The horses were calm, which meant I could finally let the adrenaline leach out of my system. The dusk cooled intodarkness, and the ranch looked less like a threat and more like what Grandpa probably saw in his mind’s eye when he wrote me that letter. The fields glowed silver in the moonlight; the wind rattled the aspen leaves like someone flipping through a hundred tiny pages.
I stood out there until my fingers went numb and my leg started to stiffen up. I thought about lighting a cigarette—old habit from the sandbox—but figured Jojo would smell it through the window and panic. He was probably still inside, hovering at the table, trying to figure out if he’d made things better or worse.
When I stepped back in, the house was warm, almost too warm, with a blanket of heat from the kitchen that made the air shimmer. Jojo was right where I left him. He’d pulled his knees up to his chest, arms wrapped around them, staring into the middle distance like he expected the table to swallow him whole.
I moved past him, set my keys and wallet on the counter, then leaned against it, arms folded. “You sleep?”
He shook his head. “Not really.”
I kept my tone neutral. “You said you got fired from the bakery.”
He nodded. “Yeah. The owner caught me sleeping in the storeroom, and said it was a bad look for customers. I wasn’t stealing anything. I just—I didn’t have anywhere else.”
I tried to picture it. A scrawny omega kid, sleeping on flour sacks. It pissed me off in a way that was totally irrational, but I didn’t let it show.
“Why not ask the sheriff for help?”
He shrugged, hair falling over his face. “You ever been to Black Butte? They don’t like… people like me.”
I grunted. He had a point. Montana wasn’t exactly a rainbow flag kind of place, especially outside the city limits. “So you found this place.”
“I used to walk by as a kid,” Jojo said, voice low. “My mom worked cleaning houses. She used to say, if I wanted to be safe, find a big house with lots of locks and a fence. I figured, no one lived here, and it was far enough from town that no one would check.”

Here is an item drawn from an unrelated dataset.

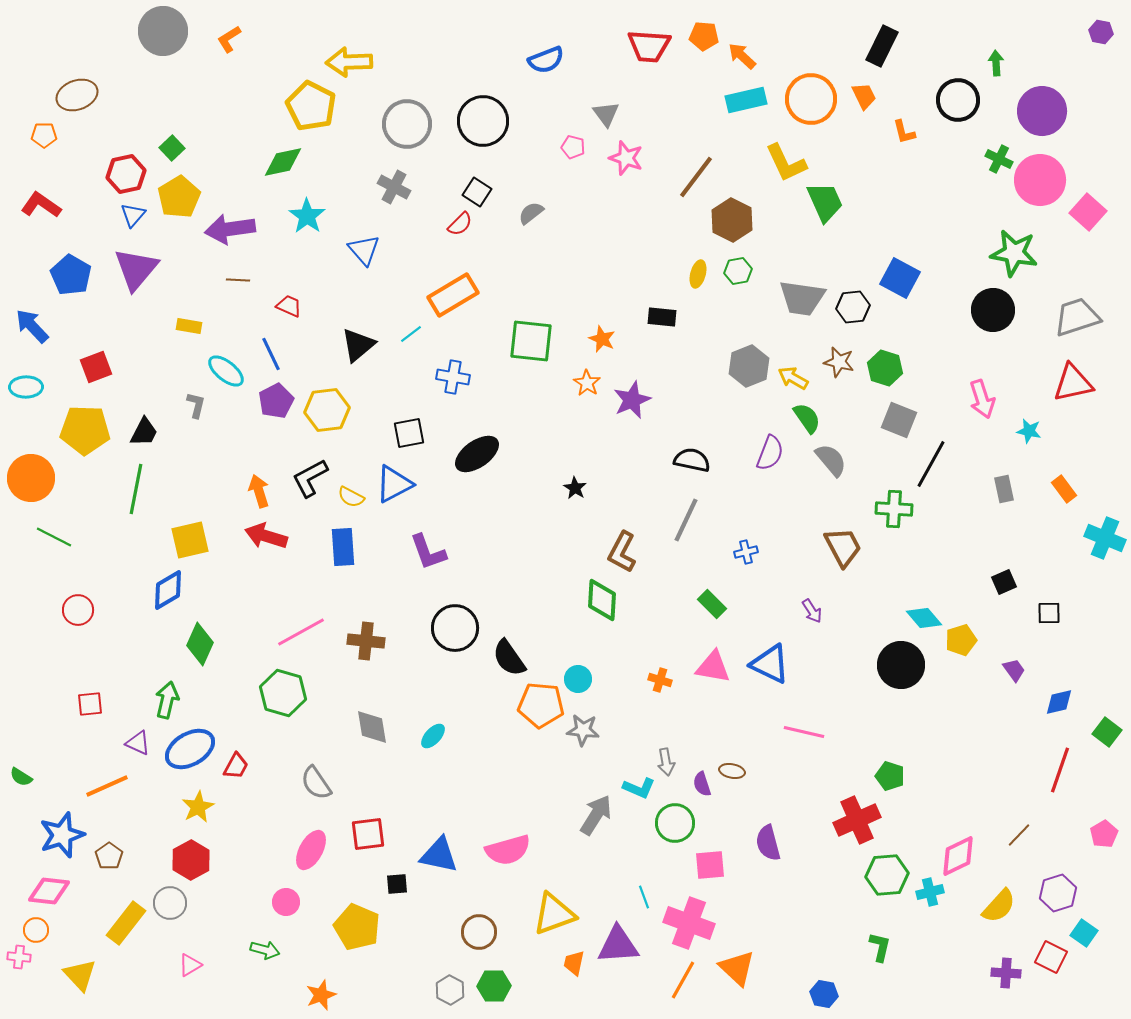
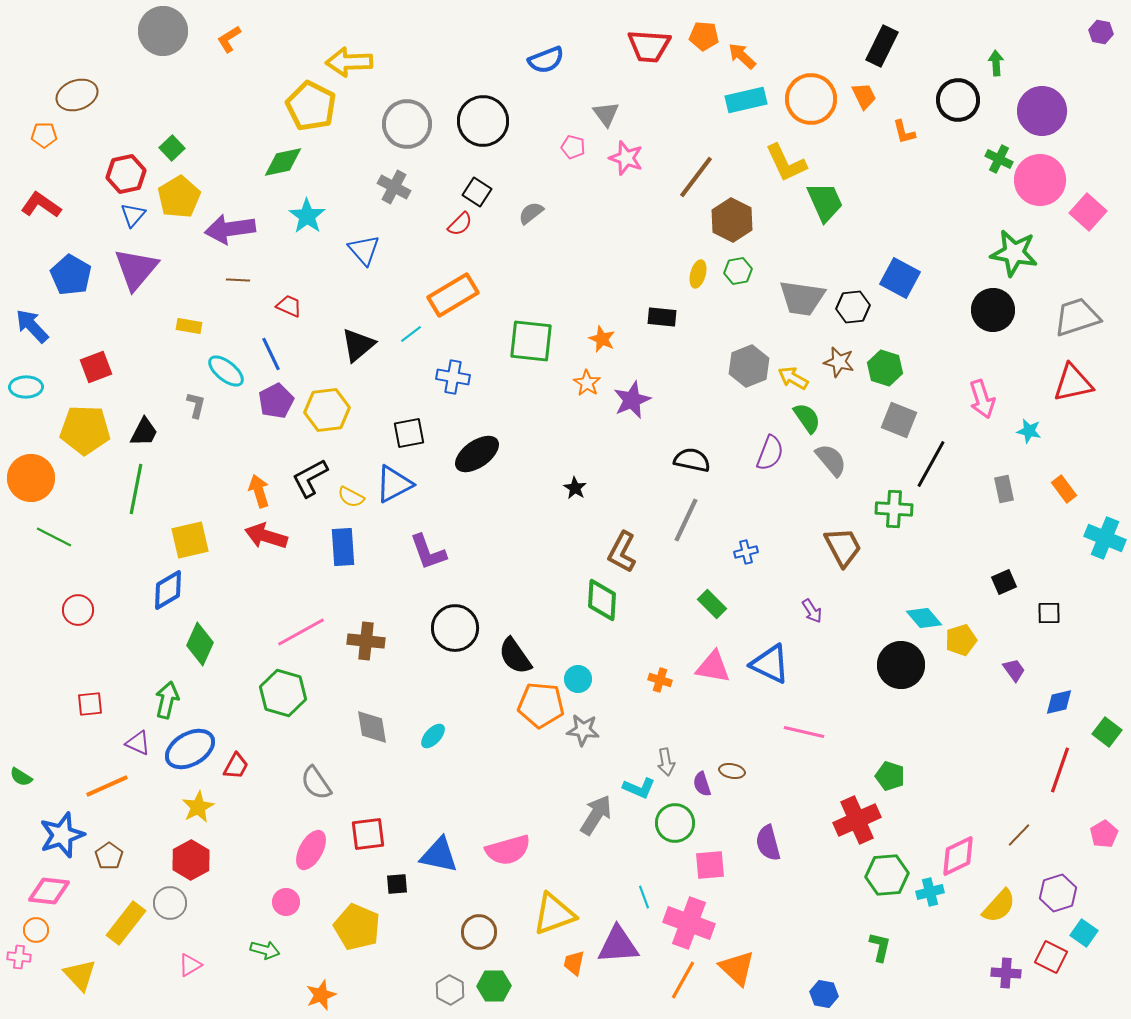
black semicircle at (509, 658): moved 6 px right, 2 px up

“You ever run into anyone?”
Jojo shook his head. “A couple of delivery trucks, but I never talked to them. I was careful.” He laced his fingers together, squeezing so hard his knuckles blanched. “I didn’t touch anything I couldn’t fix. I tried to clean up as much as possible.”
“Yeah, I saw.” I looked around. “You do all the repairs yourself?”
His lips pressed together, and he nodded. “Most of it. I watched tutorials. Sometimes I got stuff from the hardware store on credit. I was planning to pay it back if I got another job.”
The kid’s voice was so earnest, so painfully sincere, I almost felt bad for grilling him. Almost.
“So, what’s with the bread?” I asked, nodding at the counter.
He brightened a little. “I made a new starter a few weeks ago. It’s finally good. I figured, if someone ever showed up, I could… I don’t know, offer it. To prove I wasn’t trying to rob the place.”
He said it like it was the most logical thing in the world.
He got up, fidgeted at the counter, then brought over a loaf the color of sunrise, dusted with flour and scored down the middle. He set it on the table with reverence, then stepped back like it might explode.
I tore off a chunk. The crust crunched, the inside was still warm, almost creamy. I bit into it, and my mouth filled with the taste of malt, salt, tang, and something bright. I chewed, then caught Jojo watching me, eyes wide.
“Not bad,” I said.
His shoulders loosened. “Thank you.”
I chewed another piece. “You know, you could make a lot of friends in town with this. Sell it at the market.”
He blushed, which was apparently a thing he did a lot. “I tried once. No one bought it.”
I thought about the Saturday market in Black Butte—old men selling jerky, bored teenagers selling lemonade. Yeah, I could see how they’d give Jojo the cold shoulder.
“You ever run a farm before?” I asked.
“No, but I worked a few. Seasonal jobs. I know how to plant and irrigate. And I can take care of animals. I looked after the neighbor’s goats for a year.”
I grunted approval. “You know what this place is worth?”